[Start of Attachment]

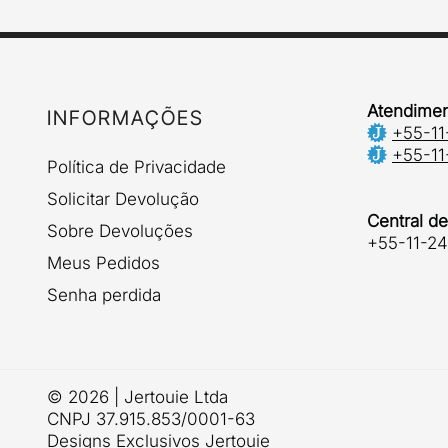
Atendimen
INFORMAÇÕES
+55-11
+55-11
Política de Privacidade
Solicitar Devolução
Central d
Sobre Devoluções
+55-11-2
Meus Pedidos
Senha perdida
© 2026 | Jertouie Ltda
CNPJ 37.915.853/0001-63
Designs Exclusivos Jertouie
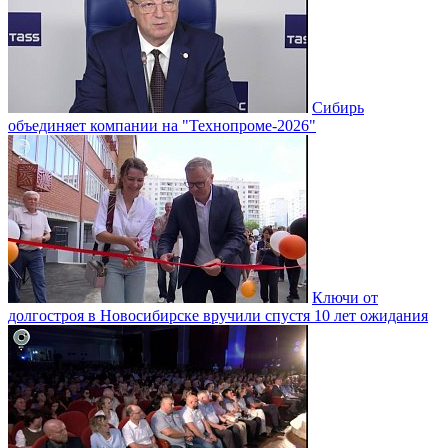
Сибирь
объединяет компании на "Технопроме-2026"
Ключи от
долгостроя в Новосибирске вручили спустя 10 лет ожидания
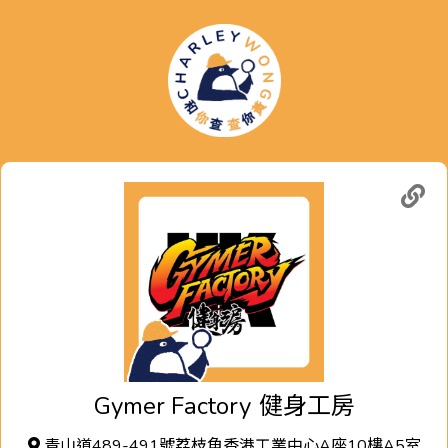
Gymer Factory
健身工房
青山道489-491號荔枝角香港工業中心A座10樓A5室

[End of Attachment]

• **THE PROBLEM**
Without carrying over any pictures, retype the records above exactly.

• **RESULT OF THE TASK**
Atendimen
INFORMAÇÕES
+55-11
+55-11
Política de Privacidade
Solicitar Devolução
Central d
Sobre Devoluções
+55-11-2
Meus Pedidos
Senha perdida
© 2026 | Jertouie Ltda
CNPJ 37.915.853/0001-63
Designs Exclusivos Jertouie
Сибирь
объединяет компании на "Технопроме-2026"
Ключи от
долгостроя в Новосибирске вручили спустя 10 лет ожидания
Gymer Factory
健身工房
青山道489-491號荔枝角香港工業中心A座10樓A5室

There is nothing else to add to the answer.